リヴァイさんの癖である舌打ちには、色んな意味が含められている。
時には単純な苛立ち、面倒な気持ちから。
時には悔しさ、後悔から。
そして時には__。
リヴァイ「…チッ」
リヴァイさんは私を見た後、目をそらして舌打ちをした。
リヴァイ「…ハンジか」
「正解です。似合いますか?」
数時間前ほどに切ってもらったばかりの髪の毛を、手でさらりと揺らして見せる。
さっきの舌打ち__照れ隠しをしたリヴァイさんに少し意地悪な質問をしたくなって、私は問いかける。
背中の中間ほどまであった長い髪を、肩より少し長い程度にしてもらった。
リヴァイさんに昔、長い髪を褒められてからずっと切っていなかったのだが、さすがに伸びすぎて邪魔くさいということでハンジさんに手を貸してもらったのだ。

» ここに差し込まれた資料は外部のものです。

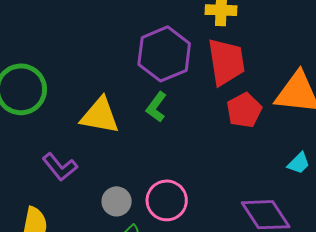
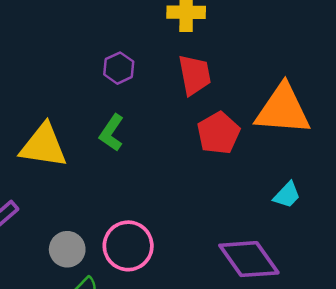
purple hexagon: (164, 54) -> (119, 68), size x0.5
red trapezoid: (226, 62) -> (195, 75), size x0.7

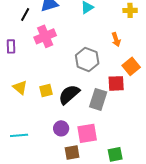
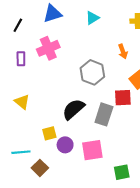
black line: (25, 14) -> (18, 25), moved
purple rectangle: (11, 46) -> (21, 59), moved
yellow square: (46, 90) -> (49, 133), moved
brown square: (72, 152) -> (40, 168), moved, turned -35

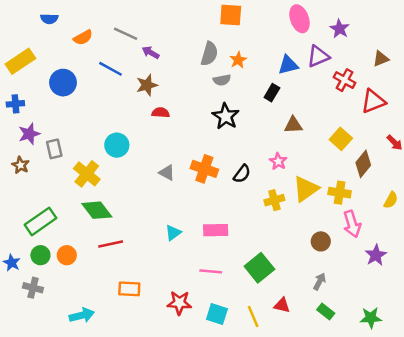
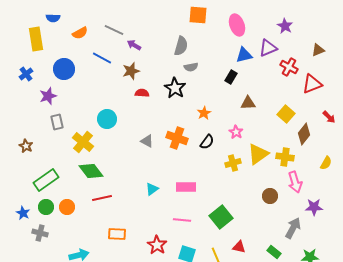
pink ellipse: (299, 19) -> (237, 25), moved
orange star: (238, 60) -> (204, 113), moved
yellow rectangle: (20, 61) -> (36, 39), moved, turned -65
blue cross: (15, 104) -> (26, 74), moved, turned -32
black star: (226, 116) -> (175, 88), moved
purple star: (29, 134) -> (48, 96), moved
brown star: (20, 165) -> (26, 146), moved
purple star: (376, 255) -> (314, 207), turned 30
gray arrow: (320, 281) -> (293, 228), moved, size x1.5
red star: (179, 303) -> (157, 245), turned 30

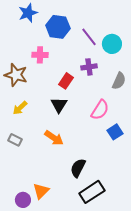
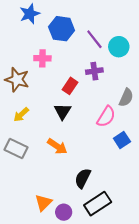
gray semicircle: (119, 81) -> (126, 98), moved
gray rectangle: (15, 140) -> (16, 148), size x1.5
purple circle: (23, 200) -> (64, 212), moved

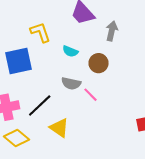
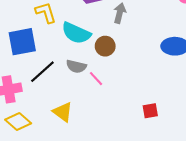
cyan semicircle: (70, 51) -> (76, 33), size x1.8
black line: (40, 105) -> (42, 72), moved

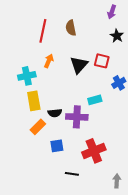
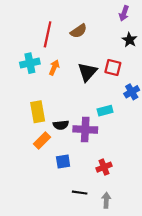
brown semicircle: (71, 28) -> (79, 31), turned -112
cyan cross: (27, 76) -> (30, 63), moved
red cross: (94, 151) -> (104, 167), size x0.6
gray arrow: (117, 181) -> (106, 200), moved

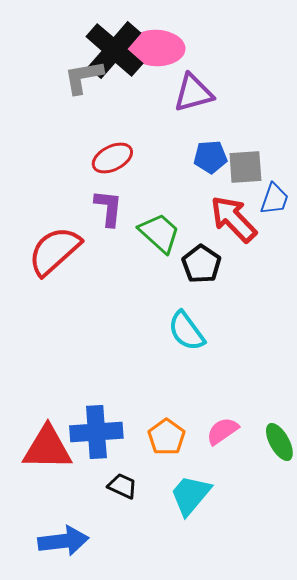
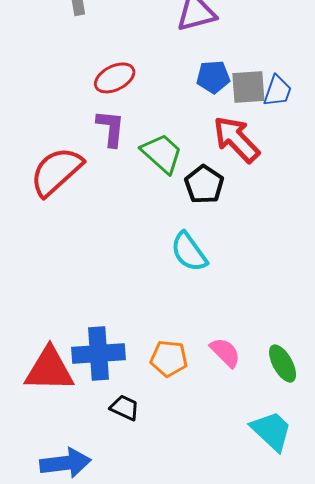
blue trapezoid: (274, 199) -> (278, 91), moved
pink semicircle: (222, 431) -> (225, 352), turned 80
orange pentagon: (166, 437) -> (169, 358), turned -30
cyan trapezoid: (190, 495) -> (271, 431), moved, turned 93

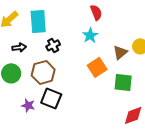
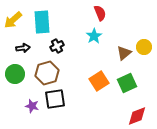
orange square: (97, 67) -> (99, 81), moved
green square: (123, 82) -> (127, 83), turned -30
black square: (51, 98) -> (55, 99), turned -30

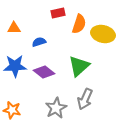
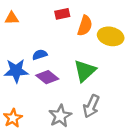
orange triangle: (14, 28) -> (12, 18), moved
blue semicircle: (39, 42) -> (40, 55), moved
orange star: (12, 110) -> (13, 118), turned 30

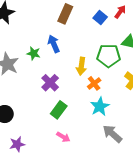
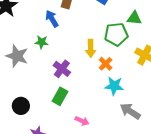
blue arrow: (54, 44) -> (52, 19), moved
cyan star: (100, 106) -> (114, 86), turned -30
green rectangle: (59, 110) -> (60, 96), moved

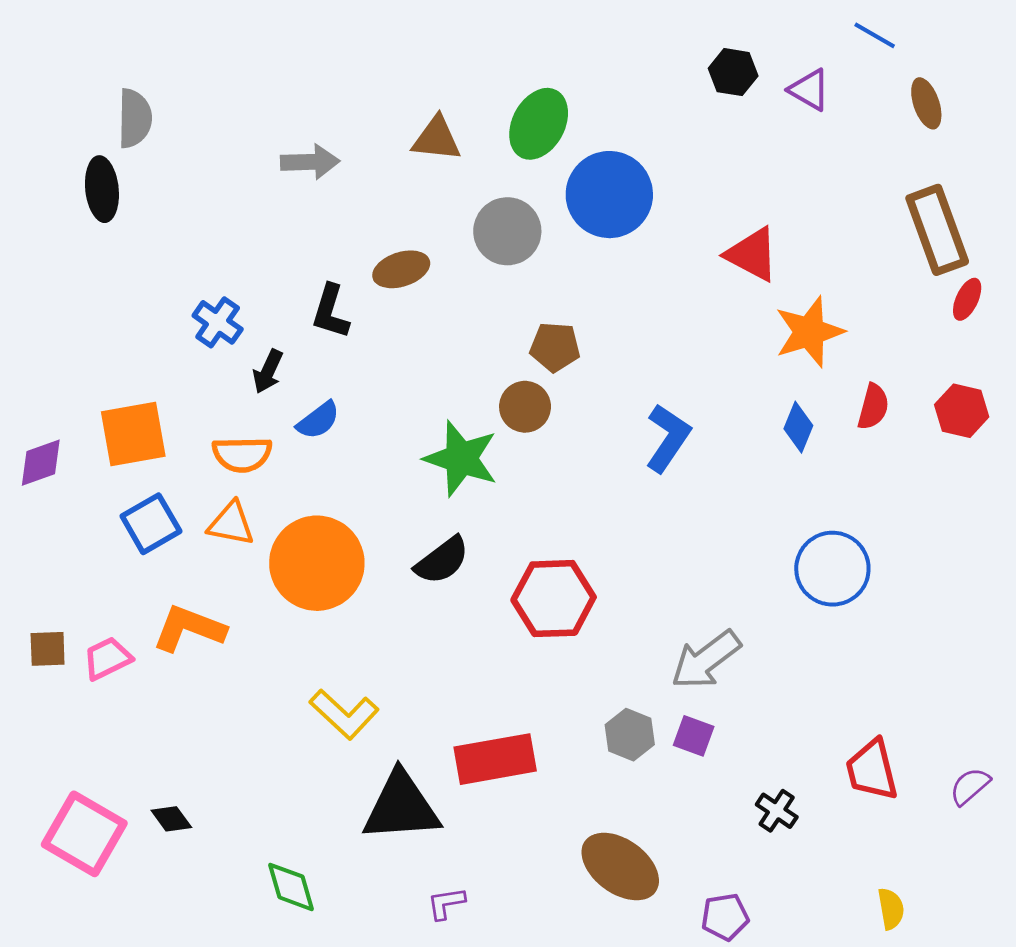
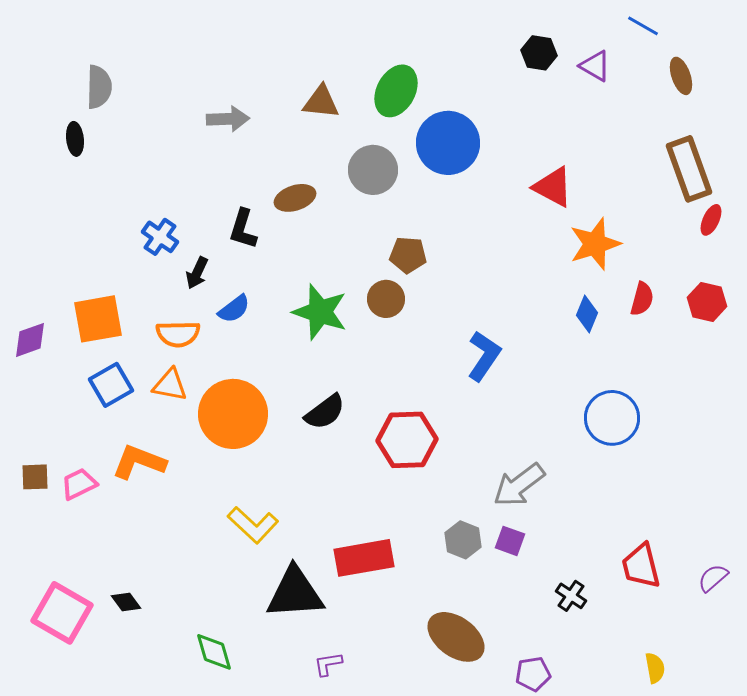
black ellipse: (102, 189) -> (75, 139), size x0.7
blue L-shape: (668, 438) -> (484, 356), moved
green star: (461, 458) -> (320, 312), moved

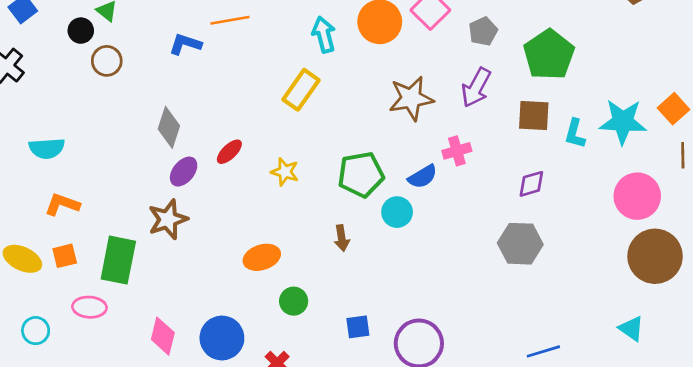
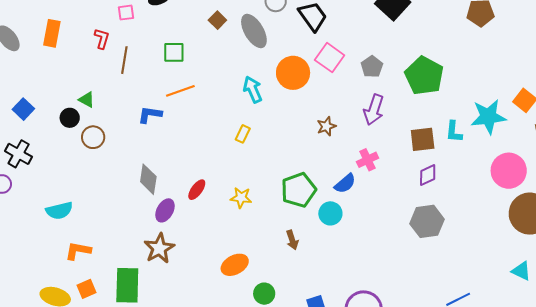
yellow rectangle: (301, 90) -> (243, 134), size x0.6
brown star: (411, 98) -> (326, 126), size x0.6
brown square: (534, 116) -> (423, 139), moved

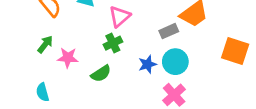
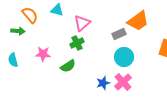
green arrow: (45, 44) -> (18, 31), moved, turned 56
blue star: (147, 64) -> (103, 83), moved
cyan semicircle: (43, 92) -> (13, 60), moved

リヴァイさんは私の髪の毛に指を通した後、そのまま私を抱きしめて言った。
リヴァイ「あぁ、…よく似合っている」
抱きしめられているからちょうどその甘い声が耳元で鳴り響き、私の身体が震える。
急いでその鍛えられた身体を引き離すと、リヴァイさんは何とも私をからかってる顔をしていた。
「…っ私で遊ばないでください」
彼の思惑通り、簡単に赤面してしまった私の尻すぼみになっていく言葉に、リヴァイさんは鼻で笑った。
リヴァイ「先に仕掛けてきたのはどっちだったか」
先程意地悪をしたい気持ちから聞いてしまった質問を思いだし、後悔する。
思わずため息を吐きそうになったとき_リヴァイさんが私の頭を撫でて言った。
リヴァイ「…俺は、今の方が好きだ」
「…!」
彼の優しい手がそっと、余熱だけを残して離れる。
どうやら私は、どれだけ隣にいて彼のことを理解していたとしても、彼に敵う日は到底遠いようだ。
私は甘いため息を吐いた。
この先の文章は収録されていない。